Calculating fast differential genome coverages among metagenomic sources using micov.
Journal Article
Overview
abstract
Breadth of coverage, the proportion of a reference genome covered by at least one sequencing read, is critical for interpreting metagenomic data, informing analyses from genome assembly to taxonomic profiling. However, existing tools typically summarize coverage breadth at the whole-genome or aggregate-sample level, missing informative variation along genomes and between sample groups. Here we introduce MIcrobiome COVerage (micov), a tool that computes and compares per-sample breadth of coverage across many genomes and samples. micov offers two key advances: (1) rapid cumulative coverage breadth calculations specific to each sample type, and (2) detection of differential coverage breadth along genomes.

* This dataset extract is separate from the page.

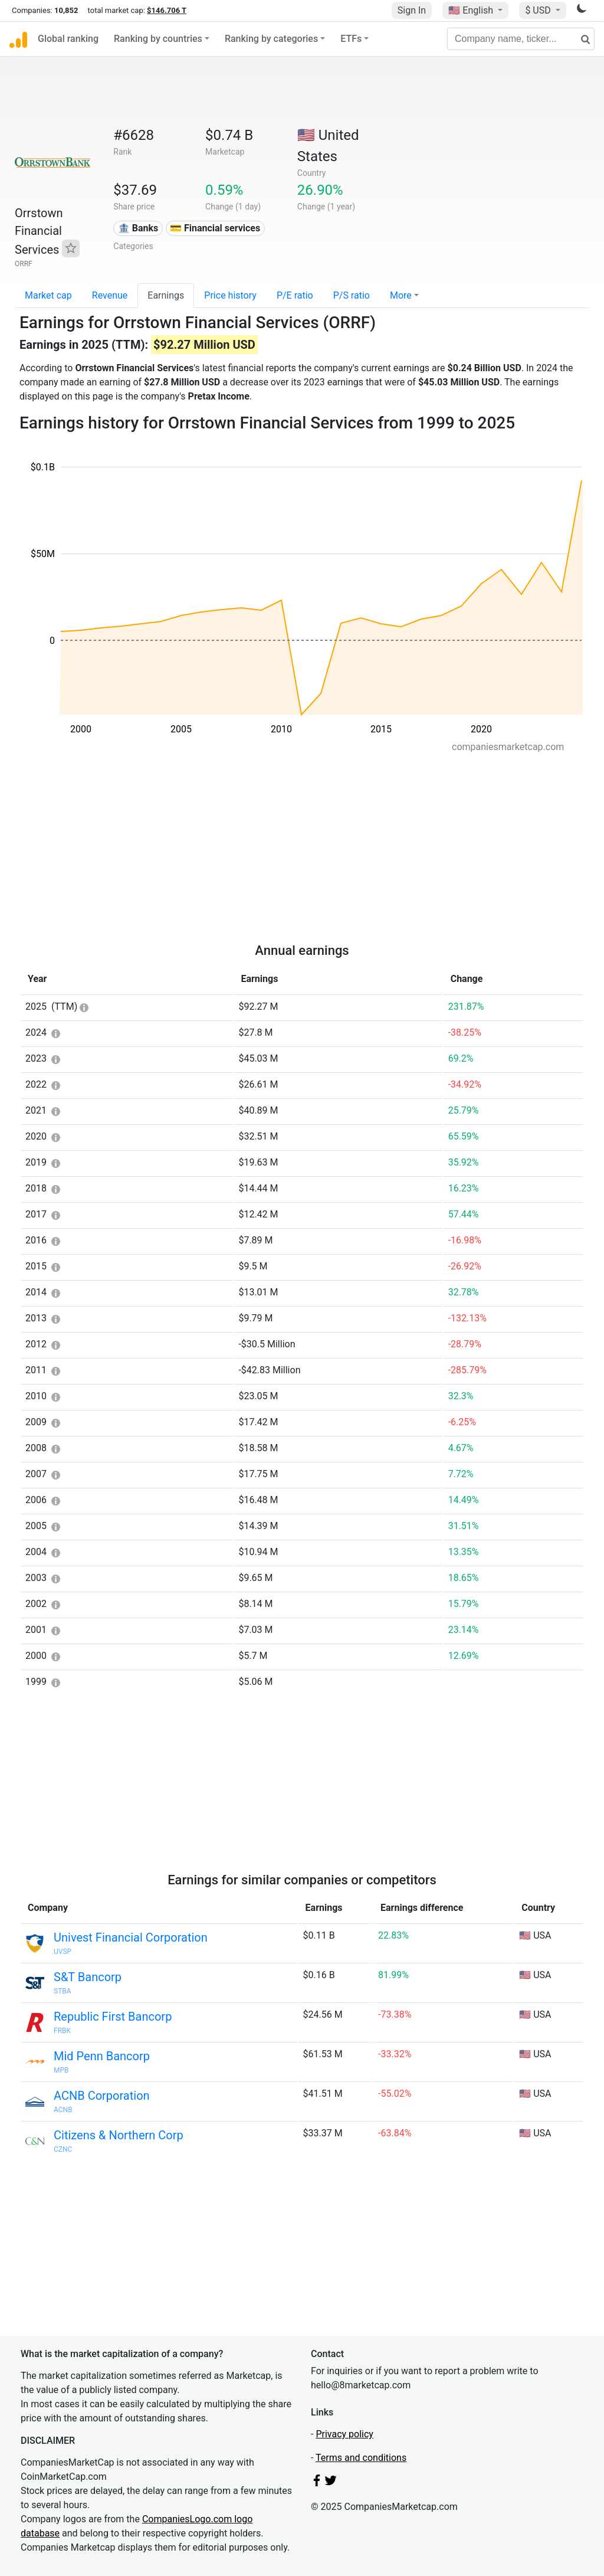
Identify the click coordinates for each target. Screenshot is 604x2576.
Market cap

Applying micov to three metagenomic datasets, we show that it identifies a genomic region in Prevotella copri that explains variation in community composition independent of host country of origin, uncovers dietary association with a partially annotated region in an uncharacterized Lachnospiraceae genome, enabling hypothesis generation for genes of unknown function, and improves sensitivity in low-biomass settings by detecting a single genomic copy of enteropathogenic Escherichia coli (EPEC) in wastewater and distinguishing Mediterraneibacter gnavus across specimen types.